Star gazetesi, yüksek yargı darbesine 26 ve 27 Şubat tarihli manşetlerinde dikkat çekmişti. Star’ın her iki manşeti de büyük ses getirmişti. 

KARARI MECLİS VERECEK

- “Başkanlık sistemi ile yeni anayasa ayrı ayrı mı referanduma mı taşınacak?” sorusu üzerine Erdoğan, şöyle konuştu: “Bu görev tamamıyla parlamentonun görevidir. Bunun kararını parlamento verecektir. Parlamento da böyle bir kararı verirken 330’a ihtiyaç var. Eğer 330 sağlanabilirse  referanduma gidilebilir. Hükümetin böyle bir gayreti olduğunu biliyoruz. Ama şu anda Anayasa Mutabakat Komisyonunun çalışması sıkıntıya uğramış vaziyette.”  Meclis Başkanı İsmail Kahraman’ın 4 siyasi partiye tekrar bir mektup gönderdiğini dile getiren Erdoğan,“Bu mektuptan ne gibi bir netice çıkar, bunu da göreceğiz. Bu komisyon iş görür veya görmez” dedi.

MİLLETTEN KORKUYORLAR

İktidar partisinin tek başına da teklifini sunabileceğine dikkati çeken Erdoğan, “Zaten neredeyse teklif hazır durumda. 330’u yakalanırsa zaten mesele yok, millete gidilir.  ‘Egemenlik kayıtsız şartsız milletindir.’  Bunlar Atatürkçüyüz demiyorlar mı? Atatürkçüyseniz millete gidelim.
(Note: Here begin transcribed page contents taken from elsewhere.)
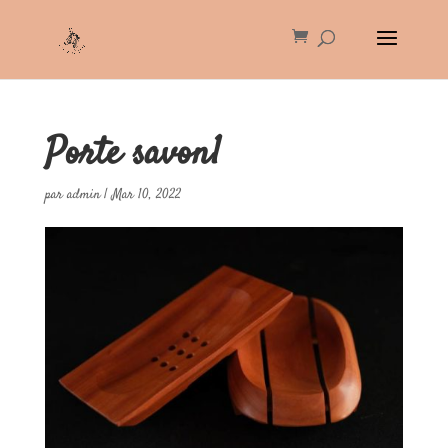
Porte savon1
par
admin
|
Mar 10, 2022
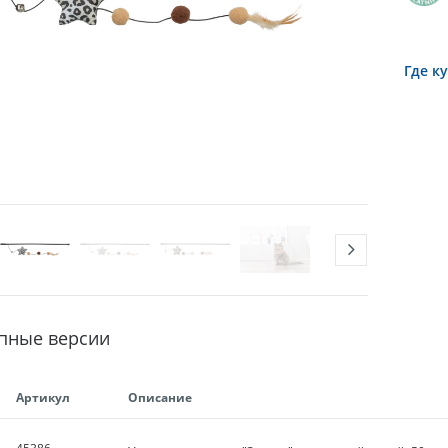
Где к
пные версии
Артикул
Описание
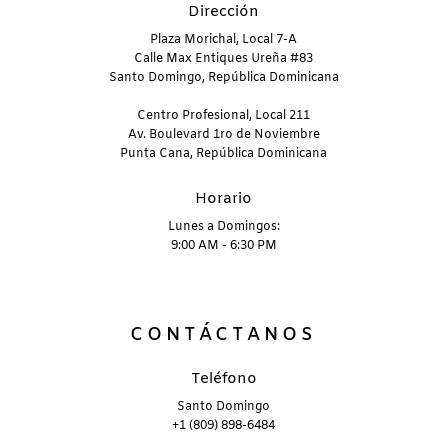
Dirección
Plaza Morichal, Local 7-A
Calle Max Entiques Ureña #83
Santo Domingo, República Dominicana
Centro Profesional, Local 211
Av. Boulevard 1ro de Noviembre
Punta Cana, República Dominicana
Horario
Lunes a Domingos:
9:00 AM - 6:30 PM
CONTÁCTANOS
Teléfono
Santo Domingo
+1 (809) 898-6484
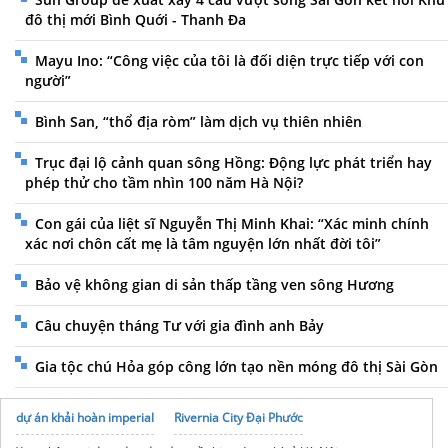
đô thị mới Bình Quới - Thanh Đa
Mayu Ino: “Công việc của tôi là đối diện trực tiếp với con
người”
Bình San, “thổ địa ròm” làm dịch vụ thiên nhiên
Trục đại lộ cảnh quan sông Hồng: Động lực phát triển hay
phép thử cho tầm nhìn 100 năm Hà Nội?
Con gái của liệt sĩ Nguyễn Thị Minh Khai: “Xác minh chính
xác nơi chôn cất mẹ là tâm nguyện lớn nhất đời tôi”
Bảo vệ không gian di sản thấp tầng ven sông Hương
Câu chuyện tháng Tư với gia đình anh Bảy
Gia tộc chú Hỏa góp công lớn tạo nền móng đô thị Sài Gòn
dự án khải hoàn imperial
Rivernia City Đại Phước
Kayıtsız şartsız millete soralım. Bunlar milletten dahi korkuyorlar. Sıkıntı burada. Onun için bunlar kolay kolay millete gidemezler” diye konuştu.

MİLLİ İRADE HAKİM OLACAK

- Başbakan Ahmet Davutoğlu, sosyal paylaşım sitesi Twitter’daki hesabından yaptığı açıklamada, 28 Şubat süreciyle ilgili değerlendirmede bulundu. “28 Şubat’ta, milletin kendisi tehdit ilan edilmiş, imam hatiplerde yetişmiş gençlere üniversite kapıları kapatılmaya çalışılmıştı” ifadesini kullanan Davutoğlu, şunları kaydetti: “Milleti yok sayanların ve ‘28 Şubat bin yıl sürecek’ diyenlerin hedeflerini aziz milletimiz AK Parti ile boşa çıkardı. Yeni Türkiye, bugün hamdolsun ki, başörtülülerin baskı altında olduğu, fikir söylemenin imkansız görüldüğü o dönemleri geride bıraktı. 28 Şubat döneminde, okuduğu bir şiir için hapse atılan Sayın Recep Tayyip Erdoğan bugün Cumhurbaşkanlığı makamında. Yeni Türkiye, vesayetin, cuntaların, paralel yapıların olmadığı, özgürlüklerin, milli iradenin hakimiyetinde bir Türkiye olacak.”